Whaaat? Nooo. Rye, you don’t see it yet, but I, oh yes, I have recognized your potential.
“You have?”
Of course. You hate violence, but you love helping people. You killed a fish ogre, but that’s just the prooologue. Difficult times lay behind, but more are on the horizon. Like waaay out there, you’re gonna be a kickass hero, smiting demons and all the sinners who said ‘damn’ that one time, I guess. You’re special Rye, because you have a moral compass that still points north.
What an uplifting way to say she knew right from wrong. “Well, I don’t know… I don’t want to lose all the souls. They must reach Loften and I’d be a failure of an undead if I did lose them.”

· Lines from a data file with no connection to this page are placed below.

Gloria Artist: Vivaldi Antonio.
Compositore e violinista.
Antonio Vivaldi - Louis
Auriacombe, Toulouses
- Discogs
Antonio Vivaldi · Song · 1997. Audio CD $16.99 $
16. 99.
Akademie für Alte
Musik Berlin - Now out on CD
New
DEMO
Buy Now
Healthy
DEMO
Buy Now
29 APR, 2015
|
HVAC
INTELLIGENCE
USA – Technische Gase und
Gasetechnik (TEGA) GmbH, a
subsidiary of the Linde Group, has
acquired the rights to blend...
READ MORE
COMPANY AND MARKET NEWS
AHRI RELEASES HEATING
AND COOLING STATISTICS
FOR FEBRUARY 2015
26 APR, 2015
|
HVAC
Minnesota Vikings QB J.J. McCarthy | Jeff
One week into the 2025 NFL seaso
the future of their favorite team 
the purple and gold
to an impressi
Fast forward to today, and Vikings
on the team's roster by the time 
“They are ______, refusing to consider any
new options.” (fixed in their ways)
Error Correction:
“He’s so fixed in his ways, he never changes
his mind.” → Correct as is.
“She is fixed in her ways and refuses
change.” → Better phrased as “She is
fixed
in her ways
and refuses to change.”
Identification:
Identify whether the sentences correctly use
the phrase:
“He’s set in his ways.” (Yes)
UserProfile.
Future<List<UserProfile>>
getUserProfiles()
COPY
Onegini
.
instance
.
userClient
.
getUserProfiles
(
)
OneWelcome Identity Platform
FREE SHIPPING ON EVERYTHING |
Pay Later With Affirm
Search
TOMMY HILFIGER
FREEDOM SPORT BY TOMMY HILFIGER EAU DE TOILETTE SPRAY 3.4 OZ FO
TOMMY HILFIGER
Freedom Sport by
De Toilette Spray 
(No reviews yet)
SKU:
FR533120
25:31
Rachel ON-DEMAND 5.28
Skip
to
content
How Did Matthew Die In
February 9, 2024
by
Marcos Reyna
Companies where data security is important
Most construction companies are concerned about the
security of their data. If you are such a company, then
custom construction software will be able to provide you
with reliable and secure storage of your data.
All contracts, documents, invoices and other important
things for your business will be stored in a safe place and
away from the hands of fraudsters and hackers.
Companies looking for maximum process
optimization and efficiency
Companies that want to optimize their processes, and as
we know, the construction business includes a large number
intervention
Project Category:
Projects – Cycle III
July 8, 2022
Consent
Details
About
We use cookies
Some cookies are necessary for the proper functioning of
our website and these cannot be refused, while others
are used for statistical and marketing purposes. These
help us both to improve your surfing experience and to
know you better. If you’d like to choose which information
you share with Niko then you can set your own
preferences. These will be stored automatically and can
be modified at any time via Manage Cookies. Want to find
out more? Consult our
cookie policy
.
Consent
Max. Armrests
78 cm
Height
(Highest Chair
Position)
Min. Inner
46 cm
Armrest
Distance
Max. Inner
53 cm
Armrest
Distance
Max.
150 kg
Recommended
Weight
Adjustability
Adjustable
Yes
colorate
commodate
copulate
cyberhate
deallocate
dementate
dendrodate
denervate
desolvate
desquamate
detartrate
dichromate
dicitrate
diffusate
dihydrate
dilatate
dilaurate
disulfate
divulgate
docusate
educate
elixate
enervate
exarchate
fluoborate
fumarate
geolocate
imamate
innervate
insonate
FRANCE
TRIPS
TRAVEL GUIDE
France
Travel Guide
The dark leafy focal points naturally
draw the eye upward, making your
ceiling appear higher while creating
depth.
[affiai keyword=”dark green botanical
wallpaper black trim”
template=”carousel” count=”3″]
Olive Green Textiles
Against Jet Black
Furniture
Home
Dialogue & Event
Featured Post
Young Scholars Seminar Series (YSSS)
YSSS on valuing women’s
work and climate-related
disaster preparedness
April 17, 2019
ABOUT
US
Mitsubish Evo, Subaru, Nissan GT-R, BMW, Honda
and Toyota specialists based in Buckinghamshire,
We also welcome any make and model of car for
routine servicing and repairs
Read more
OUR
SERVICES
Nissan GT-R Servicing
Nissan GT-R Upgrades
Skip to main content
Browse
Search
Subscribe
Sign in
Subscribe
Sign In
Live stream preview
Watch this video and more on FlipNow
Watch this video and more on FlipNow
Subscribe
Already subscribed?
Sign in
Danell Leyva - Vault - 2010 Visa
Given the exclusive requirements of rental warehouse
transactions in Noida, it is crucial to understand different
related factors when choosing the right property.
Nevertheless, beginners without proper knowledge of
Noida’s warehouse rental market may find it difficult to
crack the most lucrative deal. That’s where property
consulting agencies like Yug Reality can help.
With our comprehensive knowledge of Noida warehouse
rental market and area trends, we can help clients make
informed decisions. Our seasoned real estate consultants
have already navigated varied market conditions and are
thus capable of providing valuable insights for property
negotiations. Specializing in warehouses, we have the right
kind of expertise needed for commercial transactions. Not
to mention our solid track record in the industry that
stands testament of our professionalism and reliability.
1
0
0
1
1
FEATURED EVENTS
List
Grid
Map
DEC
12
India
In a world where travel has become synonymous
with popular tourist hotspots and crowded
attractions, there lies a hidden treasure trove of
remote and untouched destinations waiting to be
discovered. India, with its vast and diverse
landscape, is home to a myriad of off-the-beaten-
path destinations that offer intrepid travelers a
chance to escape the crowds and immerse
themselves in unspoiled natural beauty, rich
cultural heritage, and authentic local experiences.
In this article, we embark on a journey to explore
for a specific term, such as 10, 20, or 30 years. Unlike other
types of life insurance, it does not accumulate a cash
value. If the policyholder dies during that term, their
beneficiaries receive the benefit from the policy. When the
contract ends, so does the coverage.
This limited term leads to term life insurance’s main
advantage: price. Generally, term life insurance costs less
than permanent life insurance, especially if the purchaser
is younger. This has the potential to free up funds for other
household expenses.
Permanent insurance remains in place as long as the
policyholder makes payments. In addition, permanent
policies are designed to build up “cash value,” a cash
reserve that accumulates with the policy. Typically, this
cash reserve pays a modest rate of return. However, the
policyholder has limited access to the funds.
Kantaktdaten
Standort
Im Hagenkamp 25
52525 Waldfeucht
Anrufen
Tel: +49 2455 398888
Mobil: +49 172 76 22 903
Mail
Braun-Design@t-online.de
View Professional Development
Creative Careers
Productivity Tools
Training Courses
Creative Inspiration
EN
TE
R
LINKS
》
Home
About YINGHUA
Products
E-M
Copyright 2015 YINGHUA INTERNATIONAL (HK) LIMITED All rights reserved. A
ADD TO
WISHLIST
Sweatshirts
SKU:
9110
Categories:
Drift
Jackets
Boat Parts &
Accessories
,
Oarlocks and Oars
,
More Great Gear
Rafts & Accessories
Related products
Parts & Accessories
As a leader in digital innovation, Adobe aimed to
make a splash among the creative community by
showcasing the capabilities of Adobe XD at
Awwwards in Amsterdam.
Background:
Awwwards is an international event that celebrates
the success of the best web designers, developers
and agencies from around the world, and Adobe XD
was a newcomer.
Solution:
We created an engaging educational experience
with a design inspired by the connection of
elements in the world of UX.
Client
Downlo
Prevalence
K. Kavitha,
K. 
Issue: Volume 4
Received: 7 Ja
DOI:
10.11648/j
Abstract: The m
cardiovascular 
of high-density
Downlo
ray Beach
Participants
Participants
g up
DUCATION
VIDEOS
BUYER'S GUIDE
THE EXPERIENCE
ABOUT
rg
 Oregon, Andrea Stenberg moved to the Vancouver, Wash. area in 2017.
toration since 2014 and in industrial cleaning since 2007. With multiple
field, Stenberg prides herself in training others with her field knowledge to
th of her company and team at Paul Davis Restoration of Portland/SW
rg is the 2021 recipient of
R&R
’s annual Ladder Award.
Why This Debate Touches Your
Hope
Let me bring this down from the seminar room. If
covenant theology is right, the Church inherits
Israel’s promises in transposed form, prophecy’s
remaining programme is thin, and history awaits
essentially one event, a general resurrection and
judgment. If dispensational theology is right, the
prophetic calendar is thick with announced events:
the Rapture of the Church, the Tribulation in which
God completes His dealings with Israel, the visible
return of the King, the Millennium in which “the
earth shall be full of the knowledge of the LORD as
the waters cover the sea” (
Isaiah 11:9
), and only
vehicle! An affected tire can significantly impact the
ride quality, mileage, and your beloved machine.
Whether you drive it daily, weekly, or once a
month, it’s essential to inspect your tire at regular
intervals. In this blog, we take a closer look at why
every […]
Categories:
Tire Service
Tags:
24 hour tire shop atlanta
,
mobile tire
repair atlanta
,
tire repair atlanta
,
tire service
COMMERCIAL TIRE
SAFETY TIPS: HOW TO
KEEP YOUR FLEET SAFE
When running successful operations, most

Ah. That’s what we have insurance for.
Her right hand moved on its own and sure enough, a ring was clasped within it. The favor ring. The same one the Viln woman – Avice was her name – had given them after… after she killed a person for the first time. She had to put down a dog once. Rudy, pus-ridden and bitten by a fester flea. The look in both their eyes haunted her but just like with the dog, it had been a necessary evil.
It didn’t stop her from feeling terrible, not then, not now.
Heeyyy, Ryyye. Buddy, girl, don’t be saaad. Instead, take those industrious hands and put them to work.
Elia put a sword in her hand. Which was to say she drew it with her own, then simply slunk away.
Here, a guaranteed cure for chronic pacifism is an act of heroism. Or an act of criiime. The deeevil is in the detail, but lucky youuu for being shortsighted.
Elia didn’t seem to care either way. She was not being very subtle. She had the weirdest ways of trying to help her.
“You’re right. I can do this. For Pim. I feel stronger than before.”
And you’ve got good armor too. You’re praaactically safe as long as you don’t pick a fight with a boss monster or knight.
“Yeah. Yeah, I am safe.”
Aaand don’t forget your magic. Shit, you never used it once while I was in control. Show them who’s boss.
“Me! I am boss!” Whatever that meant. “And I’m not the old Rye. I am a new Rye. Better Rye. I am…”
Her singed cape fluttered dramatically in a gust sent by the very gods themselves to make her look absolutely snazzy.
“Captain Rye!”
Elia giggled again. Malice had taken leave for the day.
Captain Rye! Ooone step below knight, one step above whatever… comes before captain. Hip, huzzah, hooray!